> _DIRECTIONS_: Would you print the lines below exactly, beginning at the line that has "suficientemente masculino en su divorcio" and stopping after the line that has "paz con su vida"? Only those lines, and no pictures.

> _Stored records_:
★ ★ ★
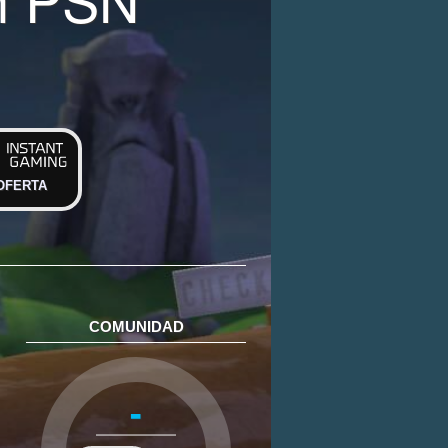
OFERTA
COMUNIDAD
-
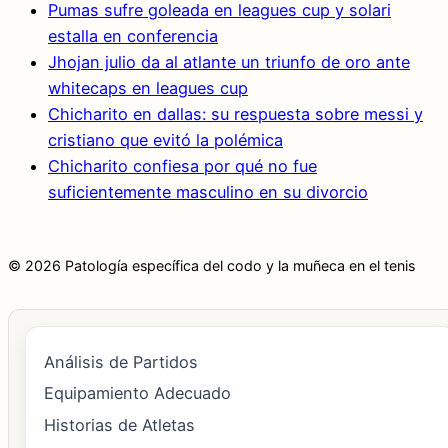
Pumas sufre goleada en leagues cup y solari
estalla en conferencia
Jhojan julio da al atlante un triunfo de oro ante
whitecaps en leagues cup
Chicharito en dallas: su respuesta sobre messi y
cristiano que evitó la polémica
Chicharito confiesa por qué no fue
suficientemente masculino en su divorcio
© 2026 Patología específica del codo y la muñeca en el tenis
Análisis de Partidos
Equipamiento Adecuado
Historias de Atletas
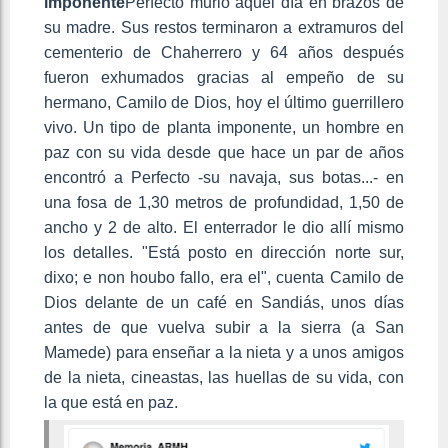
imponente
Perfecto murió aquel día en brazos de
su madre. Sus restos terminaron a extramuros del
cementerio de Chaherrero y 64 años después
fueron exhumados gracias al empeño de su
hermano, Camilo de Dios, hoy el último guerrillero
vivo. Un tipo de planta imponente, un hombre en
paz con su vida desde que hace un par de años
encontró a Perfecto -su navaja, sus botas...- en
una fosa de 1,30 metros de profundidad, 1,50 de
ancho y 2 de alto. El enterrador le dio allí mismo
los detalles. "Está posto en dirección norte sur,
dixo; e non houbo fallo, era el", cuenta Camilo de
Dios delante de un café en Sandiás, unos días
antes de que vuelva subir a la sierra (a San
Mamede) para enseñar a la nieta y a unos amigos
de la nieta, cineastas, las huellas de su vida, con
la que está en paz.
★ ★ ★
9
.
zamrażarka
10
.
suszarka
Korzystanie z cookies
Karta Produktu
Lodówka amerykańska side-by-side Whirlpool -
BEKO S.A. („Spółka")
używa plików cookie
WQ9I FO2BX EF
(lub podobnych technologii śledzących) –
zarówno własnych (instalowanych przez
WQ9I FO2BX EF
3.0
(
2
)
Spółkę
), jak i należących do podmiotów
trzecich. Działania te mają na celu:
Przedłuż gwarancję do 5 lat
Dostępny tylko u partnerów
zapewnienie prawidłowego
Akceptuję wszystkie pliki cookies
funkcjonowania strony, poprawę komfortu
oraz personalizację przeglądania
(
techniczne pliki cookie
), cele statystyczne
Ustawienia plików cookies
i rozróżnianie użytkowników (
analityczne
★ ★ ★
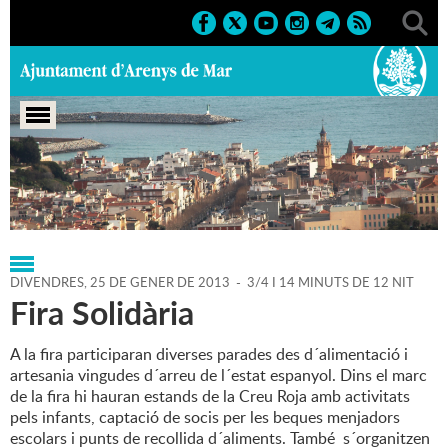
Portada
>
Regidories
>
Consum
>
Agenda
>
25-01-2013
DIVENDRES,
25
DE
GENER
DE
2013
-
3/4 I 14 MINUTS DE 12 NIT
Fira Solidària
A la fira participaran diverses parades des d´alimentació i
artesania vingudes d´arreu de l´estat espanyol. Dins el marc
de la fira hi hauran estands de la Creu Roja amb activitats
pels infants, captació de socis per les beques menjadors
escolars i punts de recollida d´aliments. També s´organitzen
★ ★ ★
> _SOLUTION TO THE EXERCISE_:
suficientemente masculino en su divorcio
© 2026 Patología específica del codo y la muñeca en el tenis
Análisis de Partidos
Equipamiento Adecuado
Historias de Atletas
imponente
Perfecto murió aquel día en brazos de
su madre. Sus restos terminaron a extramuros del
cementerio de Chaherrero y 64 años después
fueron exhumados gracias al empeño de su
hermano, Camilo de Dios, hoy el último guerrillero
vivo. Un tipo de planta imponente, un hombre en
paz con su vida desde que hace un par de años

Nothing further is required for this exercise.